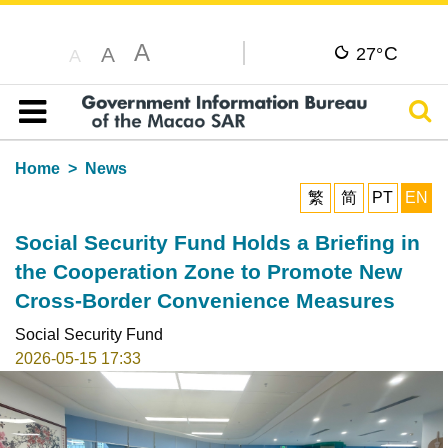
A
C
A
27°
A
Sear
Table of content
Home
News
繁
简
PT
EN
Social Security Fund Holds a Briefing in
the Cooperation Zone to Promote New
Cross-Border Convenience Measures
Social Security Fund
2026-05-15 17:33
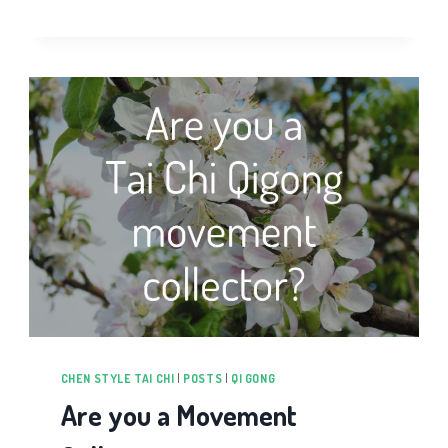
GONG
BEGINNERS
VIDEO
COURSE
CHEN STYLE TAI CHI
|
POSTS
|
QI GONG
Are you a Movement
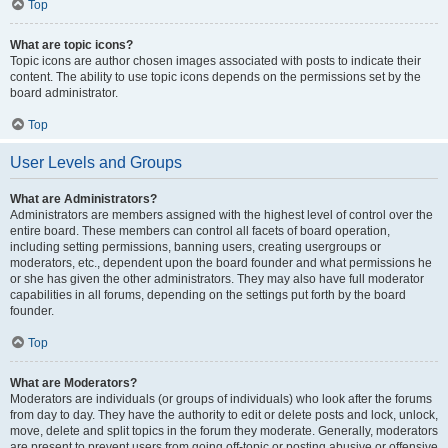
Top
What are topic icons?
Topic icons are author chosen images associated with posts to indicate their
content. The ability to use topic icons depends on the permissions set by the
board administrator.
Top
User Levels and Groups
What are Administrators?
Administrators are members assigned with the highest level of control over the
entire board. These members can control all facets of board operation,
including setting permissions, banning users, creating usergroups or
moderators, etc., dependent upon the board founder and what permissions he
or she has given the other administrators. They may also have full moderator
capabilities in all forums, depending on the settings put forth by the board
founder.
Top
What are Moderators?
Moderators are individuals (or groups of individuals) who look after the forums
from day to day. They have the authority to edit or delete posts and lock, unlock,
move, delete and split topics in the forum they moderate. Generally, moderators
are present to prevent users from going off-topic or posting abusive or offensive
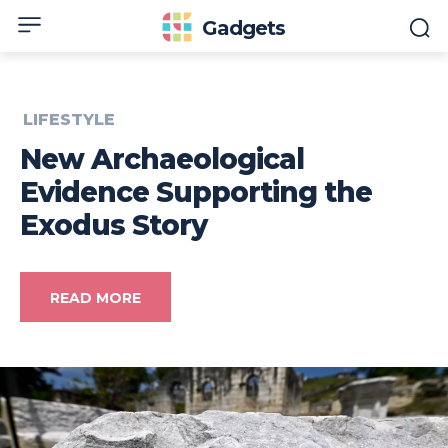
Gadgets
LIFESTYLE
New Archaeological
Evidence Supporting the
Exodus Story
READ MORE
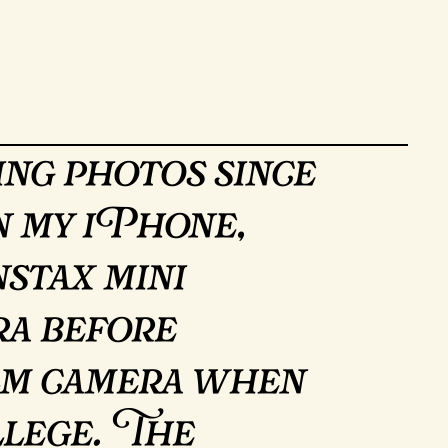
ing photos since
on my iPhone,
stax mini
a before
ilm camera when
llege. The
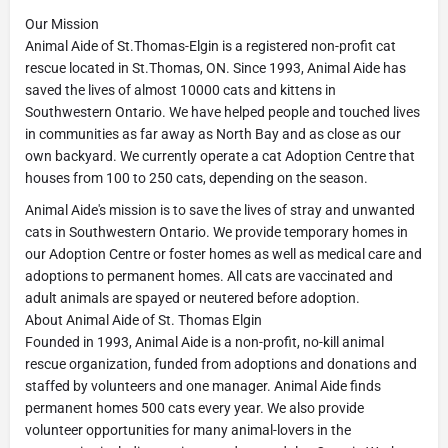
Our Mission
Animal Aide of St.Thomas-Elgin is a registered non-profit cat
rescue located in St.Thomas, ON. Since 1993, Animal Aide has
saved the lives of almost 10000 cats and kittens in
Southwestern Ontario. We have helped people and touched lives
in communities as far away as North Bay and as close as our
own backyard. We currently operate a cat Adoption Centre that
houses from 100 to 250 cats, depending on the season.
Animal Aide's mission is to save the lives of stray and unwanted
cats in Southwestern Ontario. We provide temporary homes in
our Adoption Centre or foster homes as well as medical care and
adoptions to permanent homes. All cats are vaccinated and
adult animals are spayed or neutered before adoption.
About Animal Aide of St. Thomas Elgin
Founded in 1993, Animal Aide is a non-profit, no-kill animal
rescue organization, funded from adoptions and donations and
staffed by volunteers and one manager. Animal Aide finds
permanent homes 500 cats every year. We also provide
volunteer opportunities for many animal-lovers in the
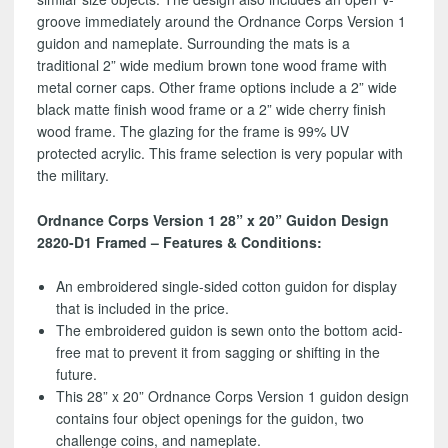
groove immediately around the Ordnance Corps Version 1
guidon and nameplate. Surrounding the mats is a
traditional 2” wide medium brown tone wood frame with
metal corner caps. Other frame options include a 2” wide
black matte finish wood frame or a 2” wide cherry finish
wood frame. The glazing for the frame is 99% UV
protected acrylic. This frame selection is very popular with
the military.
Ordnance Corps Version 1 28” x 20” Guidon Design
2820-D1 Framed – Features & Conditions:
An embroidered single-sided cotton guidon for display
that is included in the price.
The embroidered guidon is sewn onto the bottom acid-
free mat to prevent it from sagging or shifting in the
future.
This 28” x 20” Ordnance Corps Version 1 guidon design
contains four object openings for the guidon, two
challenge coins, and nameplate.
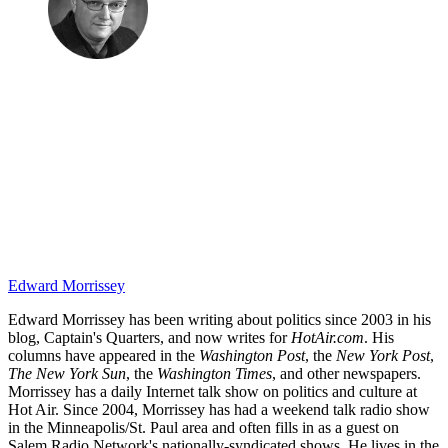
Edward Morrissey
Edward Morrissey has been writing about politics since 2003 in his
blog, Captain's Quarters, and now writes for
HotAir.com
. His
columns have appeared in the
Washington Post
, the
New York Post
,
The New York Sun
, the
Washington Times
, and other newspapers.
Morrissey has a daily Internet talk show on politics and culture at
Hot Air. Since 2004, Morrissey has had a weekend talk radio show
in the Minneapolis/St. Paul area and often fills in as a guest on
Salem Radio Network's nationally-syndicated shows. He lives in the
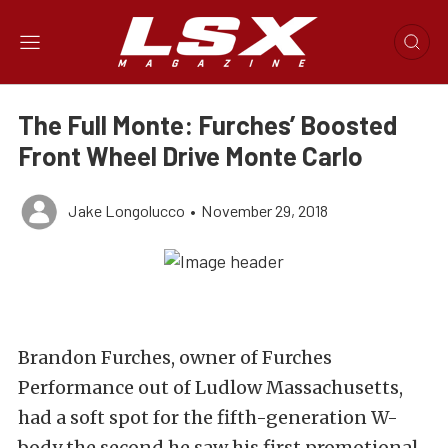
The Full Monte: Furches’ Boosted
Front Wheel Drive Monte Carlo
Jake Longolucco
•
November 29, 2018
Brandon Furches, owner of Furches
Performance out of Ludlow Massachusetts,
had a soft spot for the fifth-generation W-
body the second he saw his first promotional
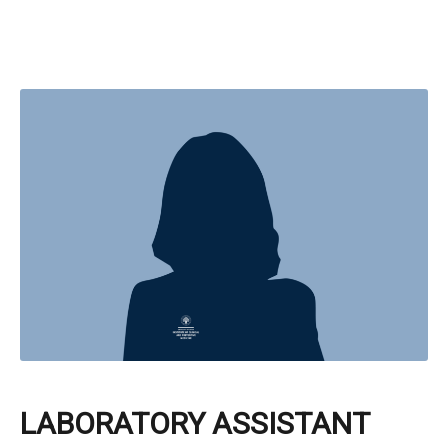
LABORATORY ASSISTANT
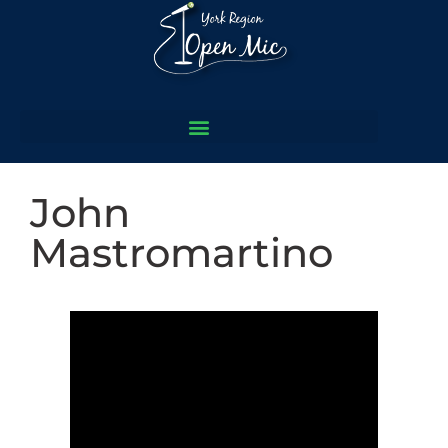
John
Mastromartino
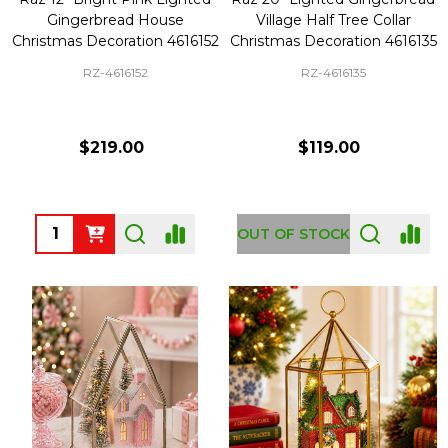
Gingerbread House
Village Half Tree Collar
Christmas Decoration 4616152
Christmas Decoration 4616135
RZ-4616152
RZ-4616135
$219.00
$119.00
Quantity:
OUT OF STOCK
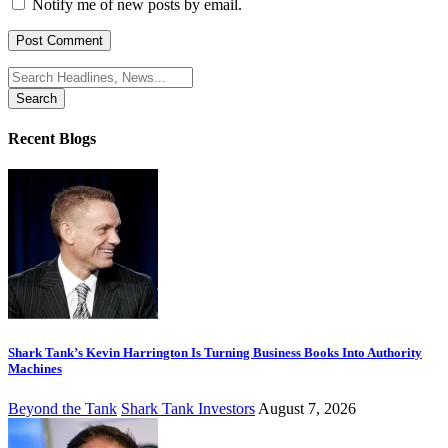
Notify me of new posts by email.
Search
for:
Recent Blogs
Shark Tank’s Kevin Harrington Is Turning Business Books Into Authority
Machines
Beyond the Tank
Shark Tank Investors
August 7, 2026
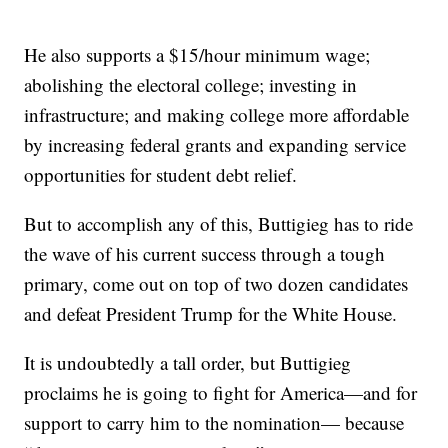
He also supports a $15/hour minimum wage;
abolishing the electoral college; investing in
infrastructure; and making college more affordable
by increasing federal grants and expanding service
opportunities for student debt relief.
But to accomplish any of this, Buttigieg has to ride
the wave of his current success through a tough
primary, come out on top of two dozen candidates
and defeat President Trump for the White House.
It is undoubtedly a tall order, but Buttigieg
proclaims he is going to fight for America—and for
support to carry him to the nomination— because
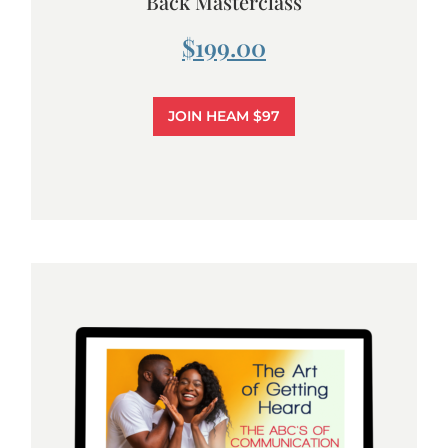
Back Masterclass
$199.00
JOIN HEAM $97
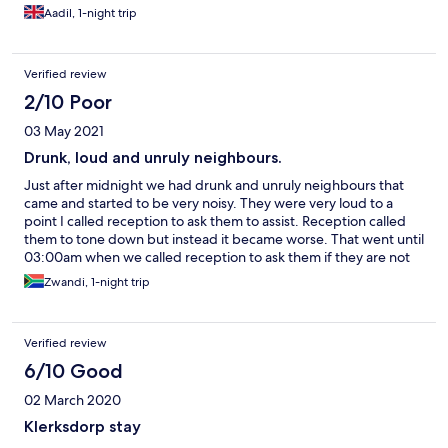
Aadil, 1-night trip
Verified review
2/10 Poor
03 May 2021
Drunk, loud and unruly neighbours.
Just after midnight we had drunk and unruly neighbours that
came and started to be very noisy. They were very loud to a
point I called reception to ask them to assist. Reception called
them to tone down but instead it became worse. That went until
03:00am when we called reception to ask them if they are not
capable applying the hotel policy. We asked if we should take
Zwandi, 1-night trip
matters into our and that is when they decided to move them to
the second floor. What surprised me is that they negotiated
with them instead of saying please lower voices because other
Verified review
guest are sleeping. One of the drunk neighbours told the hotel
official that he won’t lower his voice and they allow this
6/10 Good
behaviour to continue for another two hours. The hotel staff on
02 March 2020
duty does not monitor guest behaviour instead we had to call
them again to have them moved. I will never book Marriott in
Klerksdorp stay
Klerksdorp ever again. I will rather use small bed and breakfast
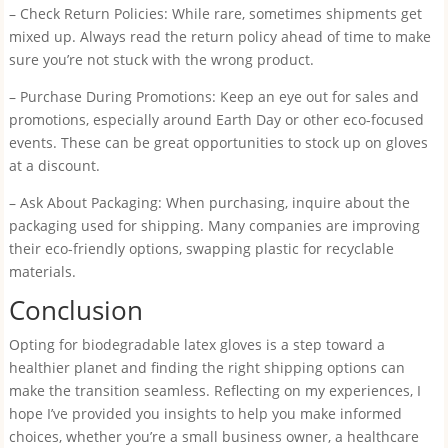
– Check Return Policies: While rare, sometimes shipments get
mixed up. Always read the return policy ahead of time to make
sure you’re not stuck with the wrong product.
– Purchase During Promotions: Keep an eye out for sales and
promotions, especially around Earth Day or other eco-focused
events. These can be great opportunities to stock up on gloves
at a discount.
– Ask About Packaging: When purchasing, inquire about the
packaging used for shipping. Many companies are improving
their eco-friendly options, swapping plastic for recyclable
materials.
Conclusion
Opting for biodegradable latex gloves is a step toward a
healthier planet and finding the right shipping options can
make the transition seamless. Reflecting on my experiences, I
hope I’ve provided you insights to help you make informed
choices, whether you’re a small business owner, a healthcare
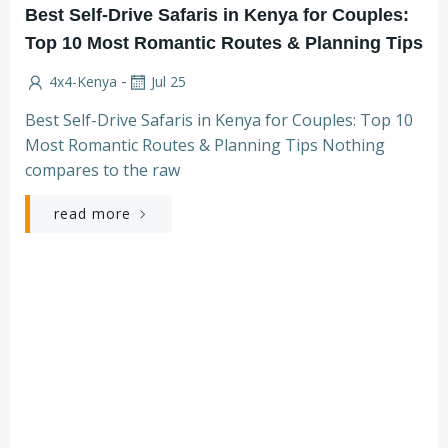
Best Self-Drive Safaris in Kenya for Couples:
Top 10 Most Romantic Routes & Planning Tips
-
4x4-Kenya
Jul 25
Best Self-Drive Safaris in Kenya for Couples: Top 10
Most Romantic Routes & Planning Tips Nothing
compares to the raw
read more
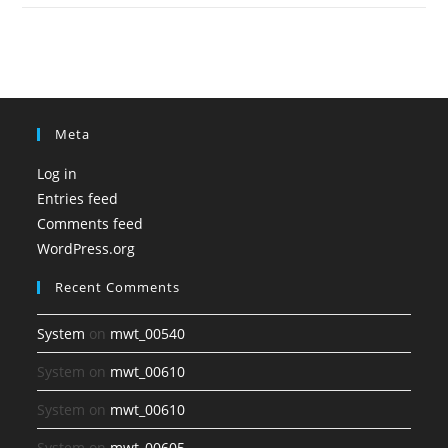
Meta
Log in
Entries feed
Comments feed
WordPress.org
Recent Comments
System
on
mwt_00540
System
on
mwt_00610
System
on
mwt_00610
System
on
mwt_00605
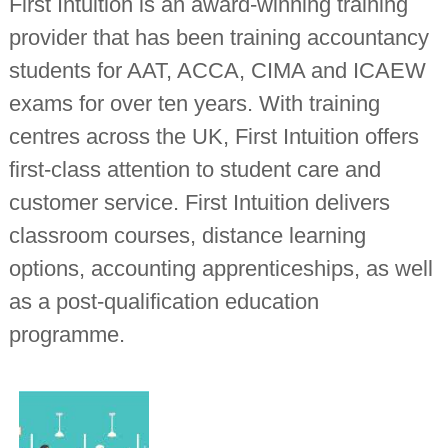
First Intuition is an award-winning training
provider that has been training accountancy
students for AAT, ACCA, CIMA and ICAEW
exams for over ten years. With training
centres across the UK, First Intuition offers
first-class attention to student care and
customer service. First Intuition delivers
classroom courses, distance learning
options, accounting apprenticeships, as well
as a post-qualification education
programme.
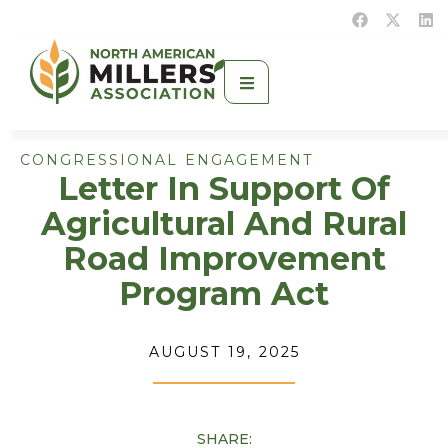
CONGRESSIONAL ENGAGEMENT
Letter In Support Of
Agricultural And Rural
Road Improvement
Program Act
AUGUST 19, 2025
SHARE:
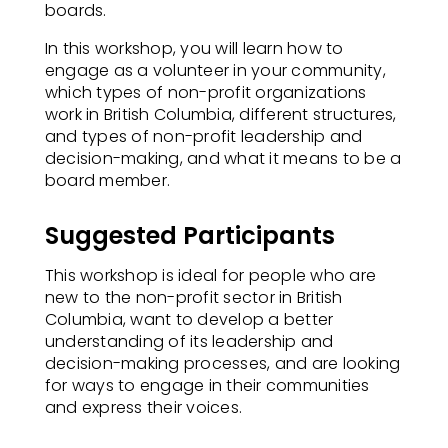
boards.​
In this workshop, you will learn how to
engage as a volunteer in your community,
which types of non-profit organizations
work in British Columbia, different structures,
and types of non-profit leadership and
decision-making, and what it means to be a
board member.
Suggested Participants
This workshop is ideal for people who are
new to the non-profit sector in British
Columbia, want to develop a better
understanding of its leadership and
decision-making processes, and are looking
for ways to engage in their communities
and express their voices.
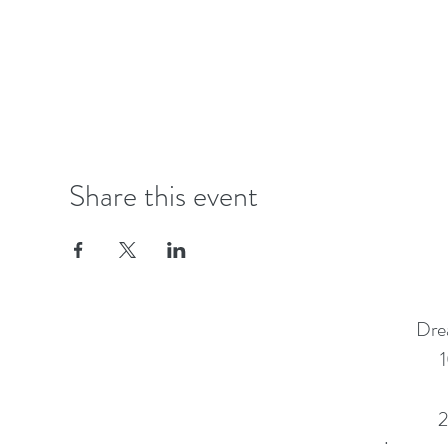
Share this event
Dre
1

• • •

Problem description: Once the pictures are set aside, give every line above again without alteration.

Response to this exercise:
A
C
A
27°
A
Sear
Table of content
Home
News
繁
简
PT
EN
Social Security Fund Holds a Briefing in
the Cooperation Zone to Promote New
Cross-Border Convenience Measures
Social Security Fund
2026-05-15 17:33
GONG
BEGINNERS
VIDEO
COURSE
CHEN STYLE TAI CHI
|
POSTS
|
QI GONG
Are you a Movement
Top
What are topic icons?
Topic icons are author chosen images associated with posts to indicate their
content. The ability to use topic icons depends on the permissions set by the
board administrator.
Top
User Levels and Groups
What are Administrators?
Administrators are members assigned with the highest level of control over the
entire board. These members can control all facets of board operation,
including setting permissions, banning users, creating usergroups or
moderators, etc., dependent upon the board founder and what permissions he
or she has given the other administrators. They may also have full moderator
capabilities in all forums, depending on the settings put forth by the board
founder.
Top
What are Moderators?
Moderators are individuals (or groups of individuals) who look after the forums
from day to day. They have the authority to edit or delete posts and lock, unlock,
move, delete and split topics in the forum they moderate. Generally, moderators
are present to prevent users from going off-topic or posting abusive or offensive
Gadgets
LIFESTYLE
New Archaeological
Evidence Supporting the
Exodus Story
READ MORE
ing photos since
on my iPhone,
stax mini
a before
ilm camera when
llege. The
Our Mission
Animal Aide of St.Thomas-Elgin is a registered non-profit cat
rescue located in St.Thomas, ON. Since 1993, Animal Aide has
saved the lives of almost 10000 cats and kittens in
Southwestern Ontario. We have helped people and touched lives
in communities as far away as North Bay and as close as our
own backyard. We currently operate a cat Adoption Centre that
houses from 100 to 250 cats, depending on the season.
Animal Aide's mission is to save the lives of stray and unwanted
cats in Southwestern Ontario. We provide temporary homes in
our Adoption Centre or foster homes as well as medical care and
adoptions to permanent homes. All cats are vaccinated and
adult animals are spayed or neutered before adoption.
About Animal Aide of St. Thomas Elgin
Founded in 1993, Animal Aide is a non-profit, no-kill animal
rescue organization, funded from adoptions and donations and
staffed by volunteers and one manager. Animal Aide finds
permanent homes 500 cats every year. We also provide
volunteer opportunities for many animal-lovers in the
groove immediately around the Ordnance Corps Version 1
guidon and nameplate. Surrounding the mats is a
traditional 2” wide medium brown tone wood frame with
metal corner caps. Other frame options include a 2” wide
black matte finish wood frame or a 2” wide cherry finish
wood frame. The glazing for the frame is 99% UV
protected acrylic. This frame selection is very popular with
the military.
Ordnance Corps Version 1 28” x 20” Guidon Design
2820-D1 Framed – Features & Conditions:
An embroidered single-sided cotton guidon for display
that is included in the price.
The embroidered guidon is sewn onto the bottom acid-
free mat to prevent it from sagging or shifting in the
future.
This 28” x 20” Ordnance Corps Version 1 guidon design
contains four object openings for the guidon, two
challenge coins, and nameplate.
Edward Morrissey
Edward Morrissey has been writing about politics since 2003 in his
blog, Captain's Quarters, and now writes for
HotAir.com
. His
columns have appeared in the
Washington Post
, the
New York Post
,
The New York Sun
, the
Washington Times
, and other newspapers.
Morrissey has a daily Internet talk show on politics and culture at
Hot Air. Since 2004, Morrissey has had a weekend talk radio show
in the Minneapolis/St. Paul area and often fills in as a guest on
Salem Radio Network's nationally-syndicated shows. He lives in the
The Full Monte: Furches’ Boosted
Front Wheel Drive Monte Carlo
Jake Longolucco
•
November 29, 2018
Brandon Furches, owner of Furches
Performance out of Ludlow Massachusetts,
had a soft spot for the fifth-generation W-
body the second he saw his first promotional
LABORATORY ASSISTANT
John
Mastromartino
Gingerbread House
Village Half Tree Collar
Christmas Decoration 4616152
Christmas Decoration 4616135
RZ-4616152
RZ-4616135
$219.00
$119.00
Quantity:
OUT OF STOCK
Notify me of new posts by email.
Search
for:
Recent Blogs
Shark Tank’s Kevin Harrington Is Turning Business Books Into Authority
Machines
Beyond the Tank
Shark Tank Investors
August 7, 2026
He also supports a $15/hour minimum wage;
abolishing the electoral college; investing in
infrastructure; and making college more affordable
by increasing federal grants and expanding service
opportunities for student debt relief.
But to accomplish any of this, Buttigieg has to ride
the wave of his current success through a tough
primary, come out on top of two dozen candidates
and defeat President Trump for the White House.
It is undoubtedly a tall order, but Buttigieg
proclaims he is going to fight for America—and for
support to carry him to the nomination— because
Back Masterclass
$199.00
JOIN HEAM $97
Aadil, 1-night trip
Verified review
2/10 Poor
03 May 2021
Drunk, loud and unruly neighbours.
Just after midnight we had drunk and unruly neighbours that
came and started to be very noisy. They were very loud to a
point I called reception to ask them to assist. Reception called
them to tone down but instead it became worse. That went until
03:00am when we called reception to ask them if they are not
capable applying the hotel policy. We asked if we should take
Zwandi, 1-night trip
matters into our and that is when they decided to move them to
the second floor. What surprised me is that they negotiated
with them instead of saying please lower voices because other
Verified review
guest are sleeping. One of the drunk neighbours told the hotel
official that he won’t lower his voice and they allow this
6/10 Good
behaviour to continue for another two hours. The hotel staff on
02 March 2020
duty does not monitor guest behaviour instead we had to call
them again to have them moved. I will never book Marriott in
Klerksdorp stay
Klerksdorp ever again. I will rather use small bed and breakfast
– Check Return Policies: While rare, sometimes shipments get
mixed up. Always read the return policy ahead of time to make
sure you’re not stuck with the wrong product.
– Purchase During Promotions: Keep an eye out for sales and
promotions, especially around Earth Day or other eco-focused
events. These can be great opportunities to stock up on gloves
at a discount.
– Ask About Packaging: When purchasing, inquire about the
packaging used for shipping. Many companies are improving
their eco-friendly options, swapping plastic for recyclable
materials.
Conclusion
Opting for biodegradable latex gloves is a step toward a
healthier planet and finding the right shipping options can
make the transition seamless. Reflecting on my experiences, I
hope I’ve provided you insights to help you make informed
choices, whether you’re a small business owner, a healthcare
Best Self-Drive Safaris in Kenya for Couples:
Top 10 Most Romantic Routes & Planning Tips
-
4x4-Kenya
Jul 25
Best Self-Drive Safaris in Kenya for Couples: Top 10
Most Romantic Routes & Planning Tips Nothing
compares to the raw
read more
Meta
Log in
Entries feed
Comments feed
WordPress.org
Recent Comments
System
on
mwt_00540
System
on
mwt_00610
System
on
mwt_00610
System
on
mwt_00605
First Intuition is an award-winning training
provider that has been training accountancy
students for AAT, ACCA, CIMA and ICAEW
exams for over ten years. With training
centres across the UK, First Intuition offers
first-class attention to student care and
customer service. First Intuition delivers
classroom courses, distance learning
options, accounting apprenticeships, as well
as a post-qualification education
programme.
CONGRESSIONAL ENGAGEMENT
Letter In Support Of
Agricultural And Rural
Road Improvement
Program Act
AUGUST 19, 2025
SHARE:
boards.​
In this workshop, you will learn how to
engage as a volunteer in your community,
which types of non-profit organizations
work in British Columbia, different structures,
and types of non-profit leadership and
decision-making, and what it means to be a
board member.
Suggested Participants
This workshop is ideal for people who are
new to the non-profit sector in British
Columbia, want to develop a better
understanding of its leadership and
decision-making processes, and are looking
for ways to engage in their communities
and express their voices.
Share this event
Dre
1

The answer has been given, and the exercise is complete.